# Workshop Plan Needed.



## rizla01 (11 Aug 2007)

Hi All.

O.k. I have built a couple of sheds before but now I am going to build, not ONE but TWO workshops. One for rebuilding a Scimitar SS1 & t'other for woodwork.

They will both be 15ft x 12ft with four courses of bricks at the bottom.

The first will have a 7ft opening front 7ft rear leading into the second (also a 7ft opening) and with a 7ft opening to the right hand side.

They want to look old and have found that I can get tannelised 7in shiplap in brown stain for not much more than plain.

I intend using 4x2 for the uprights set at 24in spacing all round. trouble is what timbers do I need for the roof structure? 6x2's or heavier?

I intend using tiles and the height will be 12ft from ground (minus the brickwork) and the roof about a 45deg pitch.

The span on first shed will be across the 15ft and on the second across the 12 ft.

(They will join later but regs say max can not be more than 5m x 6m without planning approval) :twisted: 

Does anyone know of any plans available for what I want?

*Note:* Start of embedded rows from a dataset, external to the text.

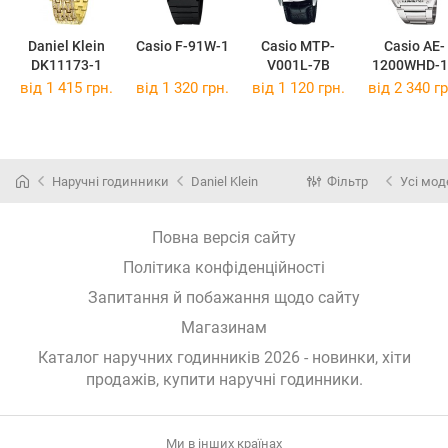
Daniel Klein
Casio F-91W-1
Casio MTP-
Casio AE-
DK11173-1
V001L-7B
1200WHD-1
від 1 415 грн.
від 1 320 грн.
від 1 120 грн.
від 2 340 гр
Наручні годинники
Daniel Klein
Фільтр
Усі мод
Повна версія сайту
Політика конфіденційності
Запитання й побажання щодо сайту
Магазинам
Каталог наручних годинників 2026 - новинки, хіти
продажів,
купити наручні годинники
.
Ми в інших країнах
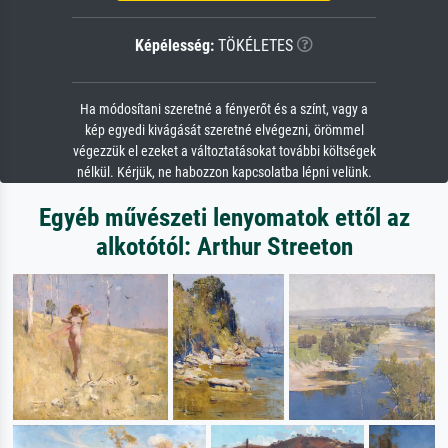
Képélesség:
TÖKÉLETES
Ha módosítani szeretné a fényerőt és a színt, vagy a
kép egyedi kivágását szeretné elvégezni, örömmel
végezzük el ezeket a változtatásokat további költségek
nélkül. Kérjük, ne habozzon kapcsolatba lépni velünk.
Egyéb művészeti lenyomatok ettől az
alkotótól: Arthur Streeton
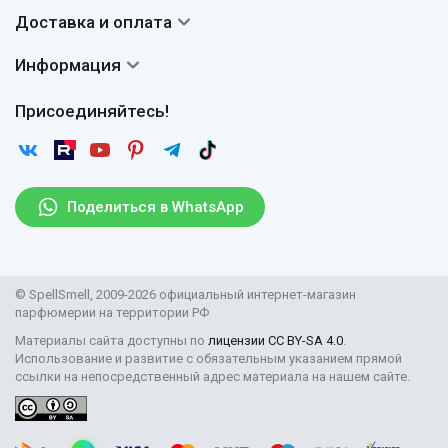
Система скидок
Доставка и оплата
Авторы
Частые вопросы
Доставка
Сертификаты
Информация
Вопросы и ответы
Оплата
Гарантии
Договор оферты
Отзывы
Присоединяйтесь!
Возврат
Согласие на обработку персональных данных
Новости
Пользовательское соглашение
Статьи
Защита персональных данных
Рассылка
Поделиться в WhatsApp
Правила продажи товаров (Постановление Правительства
РФ № 2463)
Парфюмерия оптом
© SpellSmell, 2009-2026 официальный интернет-магазин
Поставщикам
парфюмерии на территории РФ
Материалы сайта доступны по
лицензии CC BY-SA 4.0
.
Использование и развитие с обязательным указанием прямой
ссылки на непосредственный адрес материала на нашем сайте.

Has anyone built such a beast.

Any suggestions would be greatly appreciated.

Cheers chaps.  

PS I now have a Ryobi 10" slide-saw and need to make it pay for itself so trusses not really an option plus they look so UGLY.

Terry


----------



## NeilO (12 Aug 2007)

Hi Rizla, 
cant help with the plans , but Taunton press have a book available from Axminster..
http://www.axminster.co.uk/product-Taunton-Building-a-Shed-462934.htm

hope it helps


----------



## Adam (13 Aug 2007)

I'd dive intot the projects/workshops section, and go through post by post looking for "workshop build" type ones and get some ideas. You may have to trawl back a long way - but their is plenty of info and pictures - which will help give you a good start.

Adam


----------



## rizla01 (14 Aug 2007)

Thanks for the replies so far, chaps.


----------